The four pillars of your PM Operating System
The PM Operating System is what allows you to operate AI as a system, and not a chatbot. Your Personal PM OS runs on four pillars: context grounds every output in your reality, skills do the production work, subagents pressure-test it through stakeholder lenses, and workflows chain them into a single run.
When to use this
- You are new to mySecond and want a map of how the pieces fit
- You are deciding whether to run a single skill or a full workflow
- You are explaining the PM OS shape to a teammate
The four pillars
| Pillar | What it is | Where to learn more |
|---|---|---|
| Context | Five markdown files capturing your company DNA — company.md, product.md, personas.md, competitors.md, goals.md | Context overview |
| Skills | Reusable PM commands like /prd-generator and /competitive-profile-builder, each a SKILL.md file with structured instructions | Skills |
| Subagents | Stakeholder perspectives your team may lack — CTO, UX Lead, Sales Lead — that review any document for a 360° read | Subagents |
| Workflows | Multi-step runs that chain skills and subagents — drop input files, get structured outputs (e.g.
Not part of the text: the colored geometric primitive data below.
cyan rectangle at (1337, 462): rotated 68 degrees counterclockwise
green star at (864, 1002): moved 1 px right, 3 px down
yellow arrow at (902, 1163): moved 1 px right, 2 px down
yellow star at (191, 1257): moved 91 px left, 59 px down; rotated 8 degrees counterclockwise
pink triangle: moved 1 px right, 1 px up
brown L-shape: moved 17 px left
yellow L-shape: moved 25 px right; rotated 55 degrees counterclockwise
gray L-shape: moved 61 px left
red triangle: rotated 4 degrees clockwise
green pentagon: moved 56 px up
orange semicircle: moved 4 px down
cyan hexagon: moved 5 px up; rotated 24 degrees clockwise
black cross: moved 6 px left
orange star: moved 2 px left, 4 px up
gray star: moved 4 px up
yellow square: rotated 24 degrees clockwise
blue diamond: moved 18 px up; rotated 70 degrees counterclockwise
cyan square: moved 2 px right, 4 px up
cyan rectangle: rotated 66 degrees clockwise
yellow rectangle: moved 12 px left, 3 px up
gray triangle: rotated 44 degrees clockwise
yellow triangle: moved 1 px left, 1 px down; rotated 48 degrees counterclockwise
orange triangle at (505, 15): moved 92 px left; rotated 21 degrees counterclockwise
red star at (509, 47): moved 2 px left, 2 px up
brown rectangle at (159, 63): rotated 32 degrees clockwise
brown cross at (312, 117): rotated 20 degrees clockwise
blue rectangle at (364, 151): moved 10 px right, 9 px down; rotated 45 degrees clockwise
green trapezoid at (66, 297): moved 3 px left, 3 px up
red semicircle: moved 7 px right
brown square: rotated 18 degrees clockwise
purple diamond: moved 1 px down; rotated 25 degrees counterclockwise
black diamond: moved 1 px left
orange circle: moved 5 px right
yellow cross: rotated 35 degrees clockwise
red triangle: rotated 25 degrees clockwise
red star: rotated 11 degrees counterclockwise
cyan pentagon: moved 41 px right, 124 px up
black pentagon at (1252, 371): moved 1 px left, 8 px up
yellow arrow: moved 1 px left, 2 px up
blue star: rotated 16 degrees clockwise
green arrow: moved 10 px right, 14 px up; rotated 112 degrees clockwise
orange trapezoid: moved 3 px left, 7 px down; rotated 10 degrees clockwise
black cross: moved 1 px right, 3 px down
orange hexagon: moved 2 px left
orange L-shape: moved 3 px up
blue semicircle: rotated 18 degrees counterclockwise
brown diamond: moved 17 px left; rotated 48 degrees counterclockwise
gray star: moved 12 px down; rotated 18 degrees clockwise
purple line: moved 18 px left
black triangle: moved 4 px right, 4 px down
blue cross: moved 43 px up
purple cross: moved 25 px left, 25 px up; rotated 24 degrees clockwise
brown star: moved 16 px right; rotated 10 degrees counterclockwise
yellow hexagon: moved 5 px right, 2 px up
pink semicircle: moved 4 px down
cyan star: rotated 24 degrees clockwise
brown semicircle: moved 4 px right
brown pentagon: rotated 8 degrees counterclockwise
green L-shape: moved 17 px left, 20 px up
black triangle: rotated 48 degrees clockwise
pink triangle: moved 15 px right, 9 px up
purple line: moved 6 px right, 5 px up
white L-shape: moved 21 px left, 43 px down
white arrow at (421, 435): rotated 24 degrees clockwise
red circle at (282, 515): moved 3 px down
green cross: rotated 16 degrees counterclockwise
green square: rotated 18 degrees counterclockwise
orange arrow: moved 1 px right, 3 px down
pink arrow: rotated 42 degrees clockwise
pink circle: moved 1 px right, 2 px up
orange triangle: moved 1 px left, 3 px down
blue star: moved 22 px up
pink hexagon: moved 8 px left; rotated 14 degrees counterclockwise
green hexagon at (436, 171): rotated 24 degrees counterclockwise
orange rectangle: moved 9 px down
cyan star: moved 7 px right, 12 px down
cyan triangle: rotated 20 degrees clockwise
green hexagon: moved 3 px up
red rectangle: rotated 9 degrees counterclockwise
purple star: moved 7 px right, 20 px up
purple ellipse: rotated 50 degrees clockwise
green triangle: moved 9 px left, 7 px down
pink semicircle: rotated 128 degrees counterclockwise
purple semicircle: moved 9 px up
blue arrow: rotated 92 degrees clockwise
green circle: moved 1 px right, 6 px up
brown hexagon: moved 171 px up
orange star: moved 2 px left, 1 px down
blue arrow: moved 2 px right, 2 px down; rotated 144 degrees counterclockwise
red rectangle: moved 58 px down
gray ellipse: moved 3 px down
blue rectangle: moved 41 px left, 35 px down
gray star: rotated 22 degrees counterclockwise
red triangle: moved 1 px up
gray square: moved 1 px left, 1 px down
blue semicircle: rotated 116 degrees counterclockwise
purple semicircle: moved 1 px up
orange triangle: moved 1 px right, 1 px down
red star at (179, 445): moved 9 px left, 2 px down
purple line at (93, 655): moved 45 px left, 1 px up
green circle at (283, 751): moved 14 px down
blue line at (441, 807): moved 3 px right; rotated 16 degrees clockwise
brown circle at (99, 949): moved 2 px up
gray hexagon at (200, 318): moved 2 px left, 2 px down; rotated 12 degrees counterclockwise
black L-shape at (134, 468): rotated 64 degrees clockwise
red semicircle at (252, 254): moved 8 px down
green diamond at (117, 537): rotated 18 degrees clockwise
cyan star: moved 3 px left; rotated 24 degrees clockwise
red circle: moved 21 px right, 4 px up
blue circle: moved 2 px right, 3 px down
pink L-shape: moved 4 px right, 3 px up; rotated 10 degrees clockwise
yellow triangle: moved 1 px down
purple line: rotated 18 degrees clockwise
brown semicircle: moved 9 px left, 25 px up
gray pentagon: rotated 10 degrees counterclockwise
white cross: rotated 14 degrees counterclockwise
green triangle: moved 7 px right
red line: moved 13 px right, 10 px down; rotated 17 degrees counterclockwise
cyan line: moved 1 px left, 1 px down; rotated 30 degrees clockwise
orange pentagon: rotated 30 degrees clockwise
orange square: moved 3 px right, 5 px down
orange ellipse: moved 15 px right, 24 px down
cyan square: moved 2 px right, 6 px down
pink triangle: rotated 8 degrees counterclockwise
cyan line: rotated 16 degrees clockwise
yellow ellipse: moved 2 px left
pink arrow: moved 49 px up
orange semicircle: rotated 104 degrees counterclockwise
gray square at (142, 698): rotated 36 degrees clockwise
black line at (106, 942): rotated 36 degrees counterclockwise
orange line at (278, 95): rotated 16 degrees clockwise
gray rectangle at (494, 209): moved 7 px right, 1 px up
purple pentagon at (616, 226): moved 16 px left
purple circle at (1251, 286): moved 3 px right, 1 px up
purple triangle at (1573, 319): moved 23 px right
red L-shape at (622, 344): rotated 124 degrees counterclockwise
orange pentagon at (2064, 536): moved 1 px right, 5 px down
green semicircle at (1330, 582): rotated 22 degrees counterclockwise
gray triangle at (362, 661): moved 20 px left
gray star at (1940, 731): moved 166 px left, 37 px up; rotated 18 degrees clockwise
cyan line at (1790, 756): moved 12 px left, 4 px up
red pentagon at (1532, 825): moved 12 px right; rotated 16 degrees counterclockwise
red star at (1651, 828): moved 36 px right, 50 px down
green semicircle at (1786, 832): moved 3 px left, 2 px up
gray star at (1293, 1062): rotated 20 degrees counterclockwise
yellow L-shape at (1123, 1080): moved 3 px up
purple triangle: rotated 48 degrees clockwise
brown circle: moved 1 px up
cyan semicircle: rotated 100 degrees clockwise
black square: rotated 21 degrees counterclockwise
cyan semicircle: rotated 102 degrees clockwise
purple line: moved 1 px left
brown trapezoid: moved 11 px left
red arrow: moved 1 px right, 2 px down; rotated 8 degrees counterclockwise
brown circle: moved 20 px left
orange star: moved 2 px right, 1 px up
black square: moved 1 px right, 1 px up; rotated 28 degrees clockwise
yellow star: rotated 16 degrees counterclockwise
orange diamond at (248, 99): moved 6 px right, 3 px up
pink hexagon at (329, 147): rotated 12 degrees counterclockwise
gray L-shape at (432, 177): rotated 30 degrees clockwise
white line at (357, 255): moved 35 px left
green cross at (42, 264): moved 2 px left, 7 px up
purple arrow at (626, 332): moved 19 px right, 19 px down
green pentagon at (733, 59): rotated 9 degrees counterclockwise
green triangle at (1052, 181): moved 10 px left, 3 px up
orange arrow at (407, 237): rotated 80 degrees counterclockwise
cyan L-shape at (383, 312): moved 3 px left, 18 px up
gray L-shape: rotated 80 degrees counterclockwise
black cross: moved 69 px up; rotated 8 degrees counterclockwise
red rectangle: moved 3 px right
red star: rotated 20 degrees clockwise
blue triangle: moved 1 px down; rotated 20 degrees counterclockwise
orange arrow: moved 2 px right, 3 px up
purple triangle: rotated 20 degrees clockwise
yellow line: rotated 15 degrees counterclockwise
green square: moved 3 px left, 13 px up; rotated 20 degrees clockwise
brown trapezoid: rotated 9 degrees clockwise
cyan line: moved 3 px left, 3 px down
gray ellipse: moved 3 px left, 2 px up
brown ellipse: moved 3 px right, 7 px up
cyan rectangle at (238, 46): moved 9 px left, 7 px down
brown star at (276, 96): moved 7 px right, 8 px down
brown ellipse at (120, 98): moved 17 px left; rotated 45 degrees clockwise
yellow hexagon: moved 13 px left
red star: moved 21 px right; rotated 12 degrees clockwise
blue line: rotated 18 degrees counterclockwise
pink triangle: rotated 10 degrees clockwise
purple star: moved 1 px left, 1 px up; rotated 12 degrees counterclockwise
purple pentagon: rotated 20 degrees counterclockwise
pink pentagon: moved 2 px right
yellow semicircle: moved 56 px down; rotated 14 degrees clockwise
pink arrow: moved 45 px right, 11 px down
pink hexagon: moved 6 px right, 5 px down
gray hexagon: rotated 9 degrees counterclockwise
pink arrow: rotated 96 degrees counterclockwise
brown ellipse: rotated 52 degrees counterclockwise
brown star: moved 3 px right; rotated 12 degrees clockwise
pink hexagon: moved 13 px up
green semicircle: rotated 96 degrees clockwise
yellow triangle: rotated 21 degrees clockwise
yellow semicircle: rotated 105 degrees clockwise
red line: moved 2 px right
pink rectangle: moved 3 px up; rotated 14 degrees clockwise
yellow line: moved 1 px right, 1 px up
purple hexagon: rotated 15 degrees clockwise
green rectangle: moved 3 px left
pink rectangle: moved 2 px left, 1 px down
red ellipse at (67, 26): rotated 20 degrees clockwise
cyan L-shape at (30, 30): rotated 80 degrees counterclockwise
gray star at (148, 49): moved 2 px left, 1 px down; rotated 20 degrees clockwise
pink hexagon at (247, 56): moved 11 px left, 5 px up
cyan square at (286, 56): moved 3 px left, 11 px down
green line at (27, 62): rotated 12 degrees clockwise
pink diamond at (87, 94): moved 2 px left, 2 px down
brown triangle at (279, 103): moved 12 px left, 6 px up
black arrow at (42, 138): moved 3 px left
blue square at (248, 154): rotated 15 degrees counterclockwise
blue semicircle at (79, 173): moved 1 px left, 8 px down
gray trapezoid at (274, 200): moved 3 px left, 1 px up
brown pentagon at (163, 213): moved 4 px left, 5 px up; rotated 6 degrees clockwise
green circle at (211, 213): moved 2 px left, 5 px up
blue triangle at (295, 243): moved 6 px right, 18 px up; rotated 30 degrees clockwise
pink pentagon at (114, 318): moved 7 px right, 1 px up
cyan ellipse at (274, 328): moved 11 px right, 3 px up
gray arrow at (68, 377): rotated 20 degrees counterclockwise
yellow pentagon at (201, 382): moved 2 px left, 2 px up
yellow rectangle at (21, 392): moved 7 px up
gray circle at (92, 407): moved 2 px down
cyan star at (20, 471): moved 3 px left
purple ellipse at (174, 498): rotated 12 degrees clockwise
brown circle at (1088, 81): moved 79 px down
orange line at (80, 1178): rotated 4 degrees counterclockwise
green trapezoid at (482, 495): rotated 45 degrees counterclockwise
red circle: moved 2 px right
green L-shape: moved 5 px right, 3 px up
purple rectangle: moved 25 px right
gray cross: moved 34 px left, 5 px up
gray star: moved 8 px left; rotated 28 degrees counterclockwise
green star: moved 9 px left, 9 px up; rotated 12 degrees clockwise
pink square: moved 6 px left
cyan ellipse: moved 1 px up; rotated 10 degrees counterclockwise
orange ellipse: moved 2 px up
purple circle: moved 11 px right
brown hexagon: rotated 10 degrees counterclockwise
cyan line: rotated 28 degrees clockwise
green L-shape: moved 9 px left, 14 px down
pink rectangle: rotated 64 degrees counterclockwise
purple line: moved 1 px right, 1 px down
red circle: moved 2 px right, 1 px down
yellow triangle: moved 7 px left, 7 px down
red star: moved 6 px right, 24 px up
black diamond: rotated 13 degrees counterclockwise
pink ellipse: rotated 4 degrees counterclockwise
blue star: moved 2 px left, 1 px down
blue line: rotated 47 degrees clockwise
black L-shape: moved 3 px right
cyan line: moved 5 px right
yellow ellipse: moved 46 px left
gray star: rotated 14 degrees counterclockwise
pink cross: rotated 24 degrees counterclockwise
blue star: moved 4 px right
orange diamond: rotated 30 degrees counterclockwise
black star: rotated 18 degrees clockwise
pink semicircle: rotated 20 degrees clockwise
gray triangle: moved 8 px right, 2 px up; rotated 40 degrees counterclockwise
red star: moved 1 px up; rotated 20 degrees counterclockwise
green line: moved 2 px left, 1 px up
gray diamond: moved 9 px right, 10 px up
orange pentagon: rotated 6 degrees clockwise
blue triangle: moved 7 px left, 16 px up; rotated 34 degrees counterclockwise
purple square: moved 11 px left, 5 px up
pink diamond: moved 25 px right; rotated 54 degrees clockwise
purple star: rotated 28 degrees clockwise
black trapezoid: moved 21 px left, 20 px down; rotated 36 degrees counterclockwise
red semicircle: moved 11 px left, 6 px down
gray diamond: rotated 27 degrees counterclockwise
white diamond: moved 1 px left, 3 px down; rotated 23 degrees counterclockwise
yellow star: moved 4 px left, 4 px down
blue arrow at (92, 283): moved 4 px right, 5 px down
Problem-to-PRD, Competitive Intel Pack) | Workflows |
How they work together
Context is the foundation every other pillar reads. When you run a skill like /prd-generator, it pulls from company.md, personas.md, and goals.md so the output is grounded in your reality, not generic advice. Subagents review those outputs through specific stakeholder lenses — a CTO subagent flags feasibility gaps, a UX Lead subagent flags friction. Workflows compose the whole thing: one run can scan inputs, fire several skills in sequence, hand the draft to two subagents in parallel, and return a finished artifact. You can also run any pillar on its own.